Look through the data that follows and copy each line with the string "Flange".

┌─ Exercise data

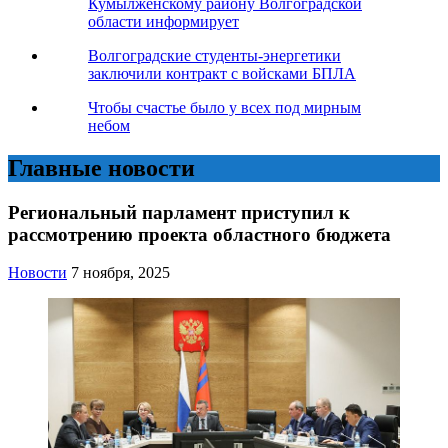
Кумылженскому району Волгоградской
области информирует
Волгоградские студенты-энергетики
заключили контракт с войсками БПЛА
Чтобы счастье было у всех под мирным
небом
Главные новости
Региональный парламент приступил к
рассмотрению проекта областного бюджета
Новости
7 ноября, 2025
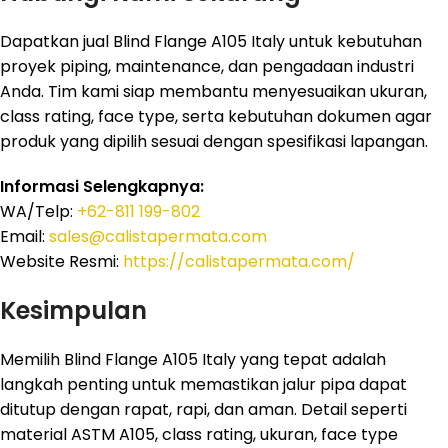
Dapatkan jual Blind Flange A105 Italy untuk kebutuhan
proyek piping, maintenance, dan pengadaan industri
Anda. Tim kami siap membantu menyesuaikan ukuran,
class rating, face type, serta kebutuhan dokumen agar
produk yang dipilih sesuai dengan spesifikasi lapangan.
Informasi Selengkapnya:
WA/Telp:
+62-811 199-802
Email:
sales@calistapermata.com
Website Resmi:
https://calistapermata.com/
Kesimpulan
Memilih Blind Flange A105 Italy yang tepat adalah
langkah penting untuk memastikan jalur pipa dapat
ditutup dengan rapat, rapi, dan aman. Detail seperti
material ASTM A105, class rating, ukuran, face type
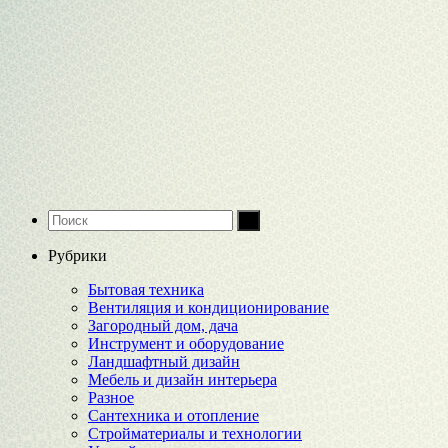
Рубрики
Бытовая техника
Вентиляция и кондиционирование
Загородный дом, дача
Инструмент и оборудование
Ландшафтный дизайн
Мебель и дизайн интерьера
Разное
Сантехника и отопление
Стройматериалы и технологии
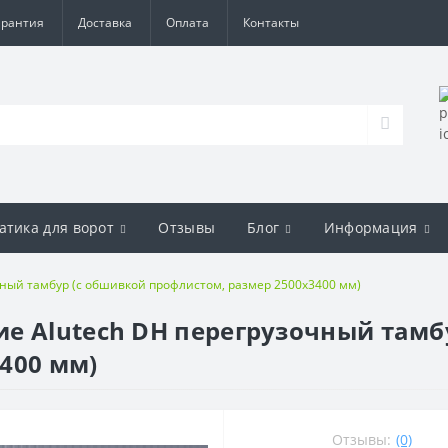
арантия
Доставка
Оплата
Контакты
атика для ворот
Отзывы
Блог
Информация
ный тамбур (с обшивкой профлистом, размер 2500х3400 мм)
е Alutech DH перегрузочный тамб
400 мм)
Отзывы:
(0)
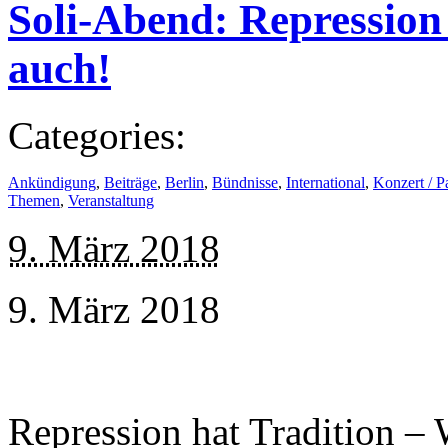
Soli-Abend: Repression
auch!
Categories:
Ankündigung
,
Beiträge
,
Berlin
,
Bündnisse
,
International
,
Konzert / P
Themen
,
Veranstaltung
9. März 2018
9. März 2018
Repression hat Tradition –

└─
┌─ Exercise data

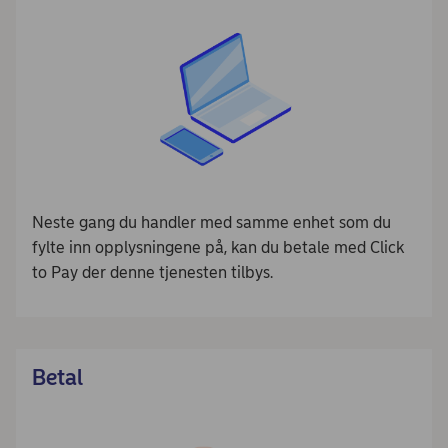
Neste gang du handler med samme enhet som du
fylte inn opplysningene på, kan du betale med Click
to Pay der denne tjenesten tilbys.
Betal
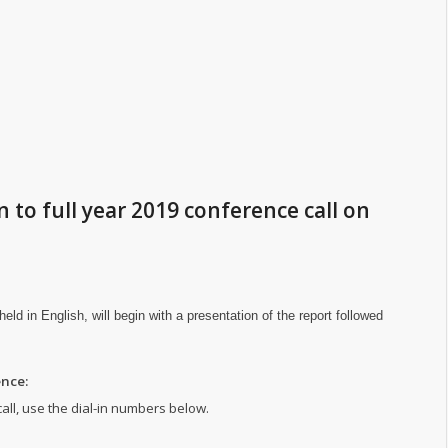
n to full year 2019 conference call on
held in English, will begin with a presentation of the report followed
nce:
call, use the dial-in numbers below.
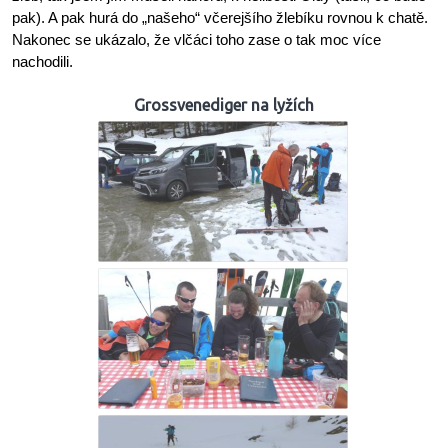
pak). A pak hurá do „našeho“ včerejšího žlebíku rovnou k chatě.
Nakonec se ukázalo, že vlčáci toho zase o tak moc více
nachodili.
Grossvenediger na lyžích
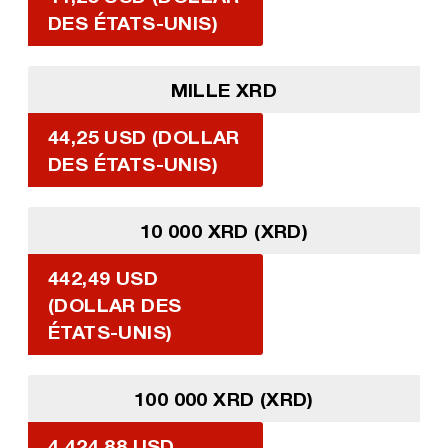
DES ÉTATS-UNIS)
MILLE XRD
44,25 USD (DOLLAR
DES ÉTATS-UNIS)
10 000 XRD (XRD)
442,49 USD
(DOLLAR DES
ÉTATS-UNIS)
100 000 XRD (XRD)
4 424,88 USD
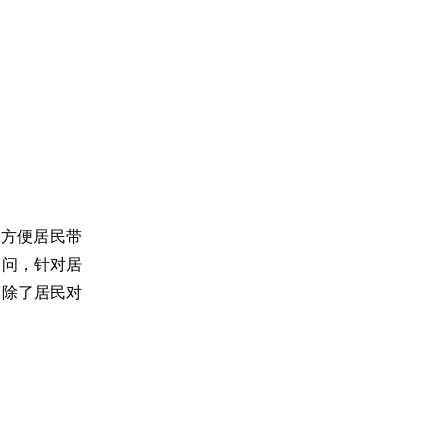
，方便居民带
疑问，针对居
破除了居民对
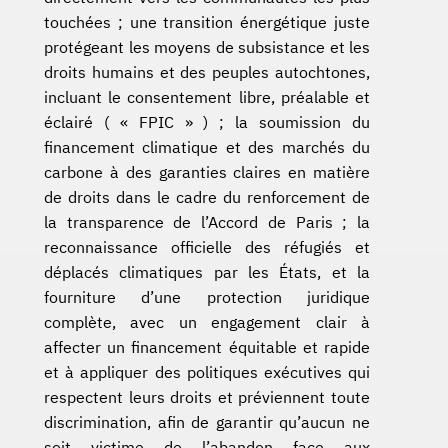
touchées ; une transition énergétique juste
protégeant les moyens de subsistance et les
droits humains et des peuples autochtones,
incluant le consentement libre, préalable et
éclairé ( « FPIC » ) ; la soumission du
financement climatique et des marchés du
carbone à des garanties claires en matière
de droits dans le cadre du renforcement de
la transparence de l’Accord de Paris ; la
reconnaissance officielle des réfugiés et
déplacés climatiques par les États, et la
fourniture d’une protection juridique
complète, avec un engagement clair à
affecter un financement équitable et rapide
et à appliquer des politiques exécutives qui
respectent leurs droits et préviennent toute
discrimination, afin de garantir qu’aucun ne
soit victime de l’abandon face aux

└─

Written answer ::
Dapatkan jual Blind Flange A105 Italy untuk kebutuhan
Memilih Blind Flange A105 Italy yang tepat adalah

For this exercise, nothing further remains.